Supplied data section start

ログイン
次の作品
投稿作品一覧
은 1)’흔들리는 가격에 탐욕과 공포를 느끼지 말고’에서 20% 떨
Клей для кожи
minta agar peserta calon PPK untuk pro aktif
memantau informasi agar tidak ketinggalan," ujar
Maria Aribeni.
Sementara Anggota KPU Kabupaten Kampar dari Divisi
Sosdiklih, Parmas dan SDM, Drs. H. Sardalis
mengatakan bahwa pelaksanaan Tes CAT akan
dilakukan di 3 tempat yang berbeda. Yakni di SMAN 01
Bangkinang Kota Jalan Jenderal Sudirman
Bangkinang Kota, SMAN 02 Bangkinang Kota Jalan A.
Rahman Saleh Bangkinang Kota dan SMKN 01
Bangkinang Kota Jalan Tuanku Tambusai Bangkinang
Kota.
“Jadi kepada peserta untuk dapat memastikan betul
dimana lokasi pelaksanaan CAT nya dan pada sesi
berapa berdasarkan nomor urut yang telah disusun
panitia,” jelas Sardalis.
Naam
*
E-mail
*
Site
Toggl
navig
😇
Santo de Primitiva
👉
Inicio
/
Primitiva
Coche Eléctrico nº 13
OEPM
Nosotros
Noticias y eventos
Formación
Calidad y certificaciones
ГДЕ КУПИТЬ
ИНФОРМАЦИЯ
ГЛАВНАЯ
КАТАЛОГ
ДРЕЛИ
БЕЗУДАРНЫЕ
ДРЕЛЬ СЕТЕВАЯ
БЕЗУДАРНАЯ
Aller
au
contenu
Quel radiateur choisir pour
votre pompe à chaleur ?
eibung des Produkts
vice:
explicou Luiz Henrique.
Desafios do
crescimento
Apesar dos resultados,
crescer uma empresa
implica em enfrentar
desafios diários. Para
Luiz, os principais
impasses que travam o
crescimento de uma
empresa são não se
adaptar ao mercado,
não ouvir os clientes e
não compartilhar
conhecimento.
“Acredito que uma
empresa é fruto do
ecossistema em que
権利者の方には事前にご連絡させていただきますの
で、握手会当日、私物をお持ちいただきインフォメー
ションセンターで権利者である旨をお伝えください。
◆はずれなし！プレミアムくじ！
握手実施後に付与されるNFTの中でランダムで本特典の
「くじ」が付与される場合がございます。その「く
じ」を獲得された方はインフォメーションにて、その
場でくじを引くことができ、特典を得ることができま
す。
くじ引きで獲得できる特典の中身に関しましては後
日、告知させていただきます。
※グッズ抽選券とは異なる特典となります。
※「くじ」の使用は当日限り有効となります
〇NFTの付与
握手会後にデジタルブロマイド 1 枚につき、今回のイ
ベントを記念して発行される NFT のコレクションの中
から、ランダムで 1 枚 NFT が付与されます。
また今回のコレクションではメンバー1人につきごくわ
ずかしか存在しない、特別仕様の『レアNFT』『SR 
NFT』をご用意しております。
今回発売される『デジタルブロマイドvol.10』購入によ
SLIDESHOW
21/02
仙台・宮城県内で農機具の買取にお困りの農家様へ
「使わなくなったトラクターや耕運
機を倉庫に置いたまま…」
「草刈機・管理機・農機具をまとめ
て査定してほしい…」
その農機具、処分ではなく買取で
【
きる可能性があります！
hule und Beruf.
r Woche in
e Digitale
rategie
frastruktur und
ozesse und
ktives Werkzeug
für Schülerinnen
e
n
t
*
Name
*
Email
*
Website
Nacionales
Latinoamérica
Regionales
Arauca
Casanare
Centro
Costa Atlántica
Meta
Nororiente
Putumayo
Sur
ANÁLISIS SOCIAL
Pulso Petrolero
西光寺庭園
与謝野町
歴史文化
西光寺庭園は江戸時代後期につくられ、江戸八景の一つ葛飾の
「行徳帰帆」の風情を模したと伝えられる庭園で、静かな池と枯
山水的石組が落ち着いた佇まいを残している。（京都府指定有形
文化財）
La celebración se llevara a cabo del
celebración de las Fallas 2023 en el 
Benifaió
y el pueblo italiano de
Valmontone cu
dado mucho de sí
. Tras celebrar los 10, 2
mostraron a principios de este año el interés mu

Supplied data section end

> [Activity] Copy every line of the data that carries the word "agar".

> [Response below]
minta agar peserta calon PPK untuk pro aktif
memantau informasi agar tidak ketinggalan," ujar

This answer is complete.